Transcribed page contents:
******************************
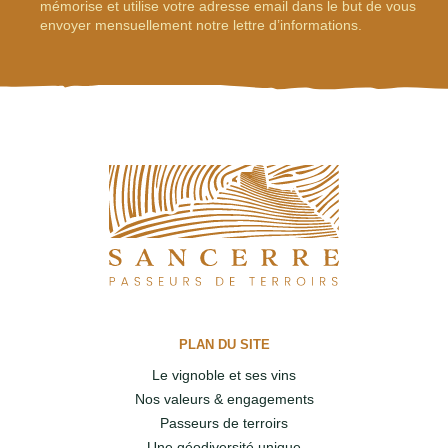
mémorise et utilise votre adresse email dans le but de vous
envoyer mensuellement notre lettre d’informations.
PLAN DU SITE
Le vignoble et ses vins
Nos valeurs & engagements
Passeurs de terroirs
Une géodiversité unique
******************************
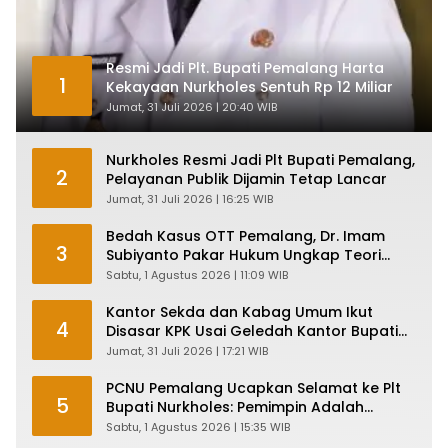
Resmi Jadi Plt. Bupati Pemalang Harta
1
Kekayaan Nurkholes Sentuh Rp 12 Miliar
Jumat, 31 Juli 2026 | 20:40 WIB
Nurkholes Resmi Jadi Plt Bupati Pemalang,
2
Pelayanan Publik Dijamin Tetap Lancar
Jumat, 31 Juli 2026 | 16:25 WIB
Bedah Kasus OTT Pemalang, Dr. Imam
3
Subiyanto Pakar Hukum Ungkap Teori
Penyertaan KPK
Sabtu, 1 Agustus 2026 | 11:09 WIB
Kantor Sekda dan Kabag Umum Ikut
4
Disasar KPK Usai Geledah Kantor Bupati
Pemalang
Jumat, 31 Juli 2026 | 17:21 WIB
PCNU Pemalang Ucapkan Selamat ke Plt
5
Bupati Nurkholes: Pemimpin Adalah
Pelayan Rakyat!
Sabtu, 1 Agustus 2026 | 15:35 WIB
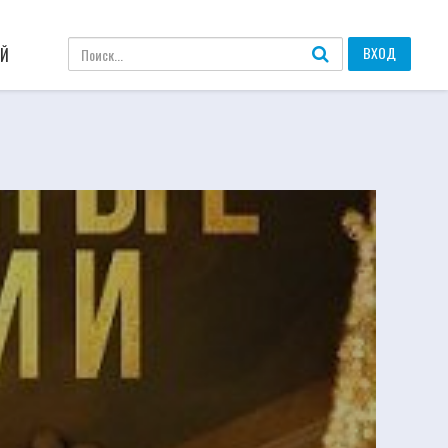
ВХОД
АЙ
******************************
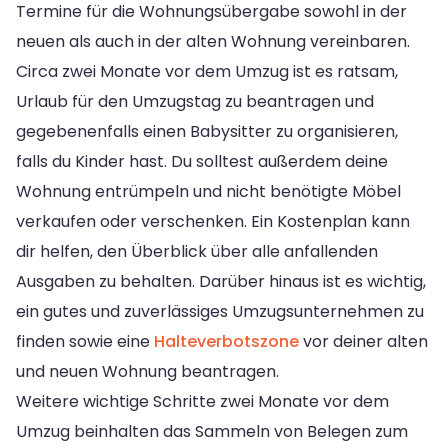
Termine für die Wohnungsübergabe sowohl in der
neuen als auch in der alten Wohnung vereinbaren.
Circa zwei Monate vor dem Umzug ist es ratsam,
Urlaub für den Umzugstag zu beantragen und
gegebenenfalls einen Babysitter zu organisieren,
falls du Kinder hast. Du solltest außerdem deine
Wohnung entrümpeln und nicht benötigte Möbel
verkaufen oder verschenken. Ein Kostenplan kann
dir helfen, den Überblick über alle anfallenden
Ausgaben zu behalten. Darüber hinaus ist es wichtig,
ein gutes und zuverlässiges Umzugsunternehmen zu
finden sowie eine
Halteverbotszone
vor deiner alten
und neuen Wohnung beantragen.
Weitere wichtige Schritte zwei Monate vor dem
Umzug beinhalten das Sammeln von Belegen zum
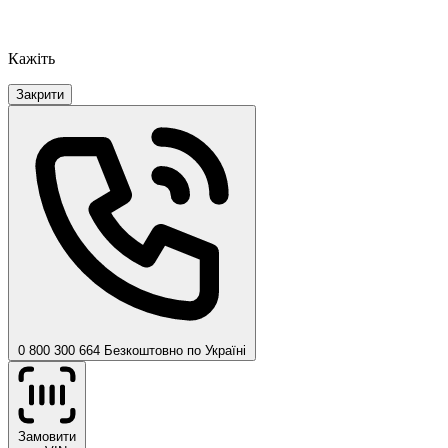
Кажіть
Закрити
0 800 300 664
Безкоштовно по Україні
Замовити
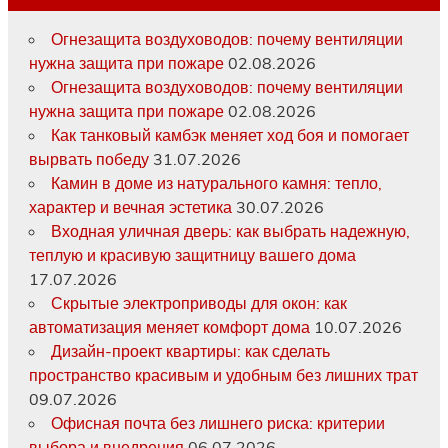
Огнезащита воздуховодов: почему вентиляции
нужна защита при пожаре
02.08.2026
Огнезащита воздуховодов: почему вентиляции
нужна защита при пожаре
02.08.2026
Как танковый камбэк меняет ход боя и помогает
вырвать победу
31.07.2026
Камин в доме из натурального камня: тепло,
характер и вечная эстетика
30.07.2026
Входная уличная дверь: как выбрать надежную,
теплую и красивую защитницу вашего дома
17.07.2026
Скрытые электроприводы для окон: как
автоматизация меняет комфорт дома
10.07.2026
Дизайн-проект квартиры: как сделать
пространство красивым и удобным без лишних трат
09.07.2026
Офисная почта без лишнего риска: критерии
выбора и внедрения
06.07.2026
******************************
> **Required work**:
Lines from the records above that hold "Pemalang" are the ones to list.

> **Final answer**:
Resmi Jadi Plt. Bupati Pemalang Harta
Nurkholes Resmi Jadi Plt Bupati Pemalang,
Bedah Kasus OTT Pemalang, Dr. Imam
Pemalang
PCNU Pemalang Ucapkan Selamat ke Plt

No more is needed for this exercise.